There was a note of contempt in his statement of the facts.
Teresa bent down to poke at a dandelion that had sprung up through a gap in the pavement. When she was little, she used to pick their tufted heads and wave them around like magic wands.
“Giacomo was a lively, active boy, full of physical energy. He wanted to become an athlete; any sport would do. He dreamed of races, medals, applause. That’s what all his teachers said.”
“Why are you telling me this?”
Her head was still bowed. She could see the tips of his shoes.
“As we discovered after he was caught, he has a higher than average IQ, yet he never did well in school. To say that he didn’t excel at any subject would be an understatement. His classmates ostracized him—at best. At worst, they bullied him. Giacomo suffered from a congenital deformity that made him visibly different. Pectus excavatum. His sternum was caved in. They would call him ‘the heartless one.’” Teresa let out a bitter laugh. “Eventually he convinced himself he really didn’t have a heart.”
“He had a sunken chest?”
“Yes, a veritable chasm. It’s a kind of malformation that can be fixed with surgery, but in his case, the operation was delayed. By the time he finally got one, it was already too late. The deformity had taken root in his soul. I already mentioned, didn’t I, that as a little boy—and in spite of everything—Giacomo had always been full of energy and life?”
“Yes.”
Teresa looked up.
“Well, they managed to snuff that life right out of him. One day he confessed to me that he started harboring his first cannibalistic fantasies at the age of twelve. So, who is this monster you find so repugnant, Marini? You know nothing about Giacomo. Nothing at all.”
Marini had gone quiet.
“Giacomo quickly learned the meaning of loneliness and rage. And it wasn’t long before he learned to hate. Perhaps the depression in his body ended up seeping into his soul.”
“What about his family?”
“Ah, yes, his family. A sensitive topic. All you had to do, Inspector, was ask yourself: What was this man’s past like? The answer might have surprised you, for his story is not so different from yours.” Teresa felt sad now. “His story is no different from yours, except that you managed to save yourself. He did not.”
He winced, and she felt so sorry for him, for the little boy he had once been—betrayed by the world of adults.

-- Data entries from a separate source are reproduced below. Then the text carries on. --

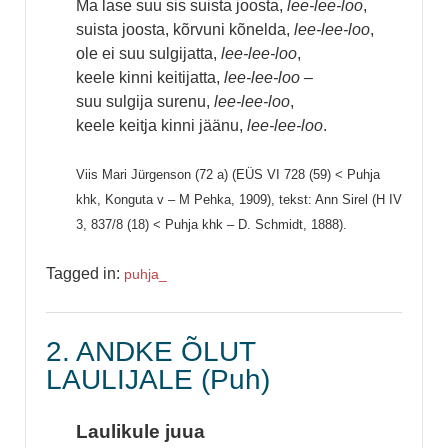
Ma lase suu sis suista joosta,
lee-lee-loo
,
suista joosta, kõrvuni kõnelda,
lee-lee-loo
,
ole ei suu sulgijatta,
lee-lee-loo
,
keele kinni keitijatta,
lee-lee-loo
–
suu sulgija surenu,
lee-lee-loo
,
keele keitja kinni jäänu,
lee-lee-loo
.
Viis Mari Jürgenson (72 a) (EÜS VI 728 (59) < Puhja
khk, Konguta v – M Pehka, 1909), tekst: Ann Sirel (H IV
3, 837/8 (18) < Puhja khk – D. Schmidt, 1888).
Tagged in:
puhja_
2. ANDKE ÕLUT
LAULIJALE (Puh)
Laulikule juua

But although she hated herself for it, she knew she had no choice: she’d had to deliver that blow, because sometimes the only way to understand someone else’s pain was to relive your own—like summoning a phantom whose presence still has the power to make your skin crawl.
Marini gathered himself.
“I found someone who could save me, Superintendent.”

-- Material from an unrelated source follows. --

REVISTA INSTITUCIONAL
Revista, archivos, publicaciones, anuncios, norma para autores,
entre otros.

“Giacomo, on the other hand, had no one at all.”
“I suspect someone did eventually come along, just like someone did for me. The same person, in fact. You.”
They looked at each other without another word until Albert and Deputy Prosecutor Gardini arrived.
Teresa stood up, trying to mask the pain that hunched her shoulders.
Gardini was just closing the briefcase that held the case file.
“I’ve obtained a recording of the interview, so that will be all for now. The prisoner will be placed in solitary confinement, of course.”
Teresa flinched.
“Solitary confinement would be ill-advised. It might even prove counterproductive; we’ve seen that with him before. His paranoid inclinations . . .”
“I understand your point of view, Teresa, but this is a serial murderer who has already escaped once before, and has just confessed to another homicide. Not to mention, his cellmate has been killed, and he is the primary suspect.”
“It’s not a point of view, and there is no evidence against Giacomo. He didn’t kill his cellmate.”
Albert took the opportunity to mount his attack.
“I find your confidence in his innocence to be unwarranted, if not downright dangerous. The investigation is ongoing.”
Teresa did not balk.
“Then we will see what the outcome is, though I am sure it will prove me right.”